The Vice-Chair: The difficulty we have here is that we are presently almost four minutes over the time limit for presentation. Perhaps we could pursue questioning in the committee and if there is any time left, if any party wants to waive its speaking time, we could permit the other one. But otherwise, to be fair to all presenters who have been here, we really must restrict the time. I know that all members do have a copy of that brief and can study it.

Ms Marcuccio-Rocheleau: Yes. I did provide copies, so if they wish simply to review the written format, that is fine.

The Vice-Chair: The clerk will see that everyone gets a copy. Okay. I believe the New Democratic caucus is first: Mr Abel, then Ms Harrington.

Mr Abel: I just have a very brief question. I did listen to your presentation very intently to make sure that I heard you correctly, so the people sitting opposite will not laugh at my hearing impairment.

Ms Marcuccio-Rocheleau: I am sorry. My voice does not carry that well.

Mr Abel: Some I hear better than others. My question is, obviously from your presentation, you feel that the current legislation just does not --

Ms Marcuccio-Rocheleau: That is correct.

Mr Abel: It is just not enough, it causes a lot of problems. Is that right?
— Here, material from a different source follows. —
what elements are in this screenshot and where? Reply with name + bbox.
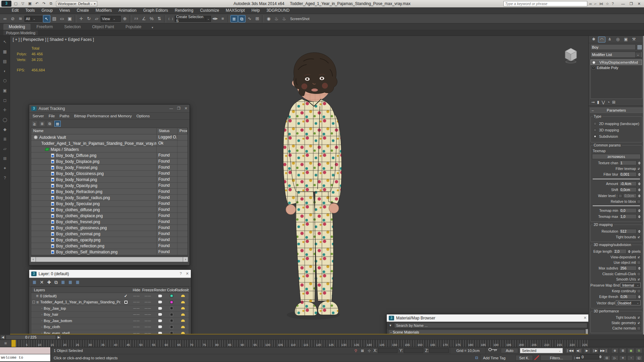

Ms Marcuccio-Rocheleau: Yes. I must explain, however, that we do not deal simply with rent review and landlord and tenant matters. Most of our cases deal with applications or appeals of income maintenance type of decisions, and we have been flooded with those, so for the past two years our involvement with rent review has been on a summary advice basis. I do not lack concrete examples to give you today, but on a summary advice basis I can advise the committee that we receive numerous, numerous calls with respect to rent review.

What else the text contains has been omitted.